Work order | Please copy every line from the records below that contains the string "schwerbehinderter".

Information provided |

•••••

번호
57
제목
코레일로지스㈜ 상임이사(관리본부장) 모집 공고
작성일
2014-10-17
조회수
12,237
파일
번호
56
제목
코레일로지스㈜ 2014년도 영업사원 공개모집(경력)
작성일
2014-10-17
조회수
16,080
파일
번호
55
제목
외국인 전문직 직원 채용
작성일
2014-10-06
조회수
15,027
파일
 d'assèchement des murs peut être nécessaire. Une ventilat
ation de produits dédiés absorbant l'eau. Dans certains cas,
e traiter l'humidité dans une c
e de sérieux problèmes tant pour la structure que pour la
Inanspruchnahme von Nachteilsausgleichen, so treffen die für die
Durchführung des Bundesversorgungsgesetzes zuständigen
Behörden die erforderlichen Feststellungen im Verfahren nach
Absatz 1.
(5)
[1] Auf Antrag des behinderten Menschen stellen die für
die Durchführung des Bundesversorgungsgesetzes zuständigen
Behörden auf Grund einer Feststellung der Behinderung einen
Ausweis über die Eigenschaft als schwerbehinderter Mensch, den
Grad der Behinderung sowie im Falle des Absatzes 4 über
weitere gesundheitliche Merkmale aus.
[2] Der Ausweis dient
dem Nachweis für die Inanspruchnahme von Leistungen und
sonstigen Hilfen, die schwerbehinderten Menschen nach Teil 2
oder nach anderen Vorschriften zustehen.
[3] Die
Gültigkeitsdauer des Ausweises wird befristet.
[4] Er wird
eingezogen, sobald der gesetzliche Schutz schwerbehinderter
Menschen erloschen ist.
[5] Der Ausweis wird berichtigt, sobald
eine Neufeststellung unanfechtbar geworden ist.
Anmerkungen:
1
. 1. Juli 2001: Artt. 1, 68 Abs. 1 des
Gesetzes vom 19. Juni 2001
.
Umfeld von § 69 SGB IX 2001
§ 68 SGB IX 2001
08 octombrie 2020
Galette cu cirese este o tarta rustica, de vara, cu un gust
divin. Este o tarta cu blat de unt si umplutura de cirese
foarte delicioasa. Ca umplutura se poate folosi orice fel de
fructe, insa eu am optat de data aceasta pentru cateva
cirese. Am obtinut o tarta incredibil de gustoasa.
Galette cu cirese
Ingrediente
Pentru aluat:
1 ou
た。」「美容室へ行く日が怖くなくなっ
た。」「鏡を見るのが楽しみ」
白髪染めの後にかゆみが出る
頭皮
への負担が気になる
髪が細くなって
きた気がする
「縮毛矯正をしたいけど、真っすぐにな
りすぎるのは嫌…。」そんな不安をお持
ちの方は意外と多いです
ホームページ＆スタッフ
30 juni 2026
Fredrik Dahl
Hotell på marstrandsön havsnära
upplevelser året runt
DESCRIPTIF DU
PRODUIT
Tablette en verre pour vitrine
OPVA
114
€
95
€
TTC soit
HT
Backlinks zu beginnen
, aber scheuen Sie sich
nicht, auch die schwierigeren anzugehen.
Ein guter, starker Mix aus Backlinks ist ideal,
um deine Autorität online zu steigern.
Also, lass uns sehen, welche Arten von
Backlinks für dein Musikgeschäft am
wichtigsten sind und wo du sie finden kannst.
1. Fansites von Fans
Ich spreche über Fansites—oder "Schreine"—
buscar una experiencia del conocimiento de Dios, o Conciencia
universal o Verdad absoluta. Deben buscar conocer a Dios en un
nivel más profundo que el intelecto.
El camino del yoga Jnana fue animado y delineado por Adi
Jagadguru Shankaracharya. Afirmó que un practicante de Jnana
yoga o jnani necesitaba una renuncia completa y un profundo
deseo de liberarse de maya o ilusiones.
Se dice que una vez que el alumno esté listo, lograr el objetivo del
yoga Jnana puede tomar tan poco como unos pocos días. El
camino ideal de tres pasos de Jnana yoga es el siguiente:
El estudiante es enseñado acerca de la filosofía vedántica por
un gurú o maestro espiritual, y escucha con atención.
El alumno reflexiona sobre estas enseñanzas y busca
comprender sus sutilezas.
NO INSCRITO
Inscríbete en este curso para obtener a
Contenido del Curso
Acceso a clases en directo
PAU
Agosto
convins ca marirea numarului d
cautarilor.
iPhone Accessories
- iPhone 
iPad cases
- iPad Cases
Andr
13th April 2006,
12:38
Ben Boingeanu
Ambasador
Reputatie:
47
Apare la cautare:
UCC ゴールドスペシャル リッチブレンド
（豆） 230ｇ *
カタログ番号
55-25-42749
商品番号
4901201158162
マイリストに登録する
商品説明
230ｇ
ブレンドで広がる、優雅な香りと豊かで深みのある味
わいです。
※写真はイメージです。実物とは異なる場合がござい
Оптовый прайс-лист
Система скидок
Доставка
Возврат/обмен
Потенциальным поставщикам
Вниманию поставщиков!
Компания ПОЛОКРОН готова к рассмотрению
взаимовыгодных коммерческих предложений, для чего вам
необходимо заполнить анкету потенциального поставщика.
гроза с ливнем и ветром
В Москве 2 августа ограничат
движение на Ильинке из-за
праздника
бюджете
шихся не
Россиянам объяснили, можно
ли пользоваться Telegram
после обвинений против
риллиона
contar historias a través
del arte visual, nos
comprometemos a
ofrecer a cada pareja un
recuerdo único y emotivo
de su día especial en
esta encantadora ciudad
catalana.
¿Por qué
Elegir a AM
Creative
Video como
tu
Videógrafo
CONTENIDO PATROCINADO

•••••

Exercise solution |
Ausweis über die Eigenschaft als schwerbehinderter Mensch, den
eingezogen, sobald der gesetzliche Schutz schwerbehinderter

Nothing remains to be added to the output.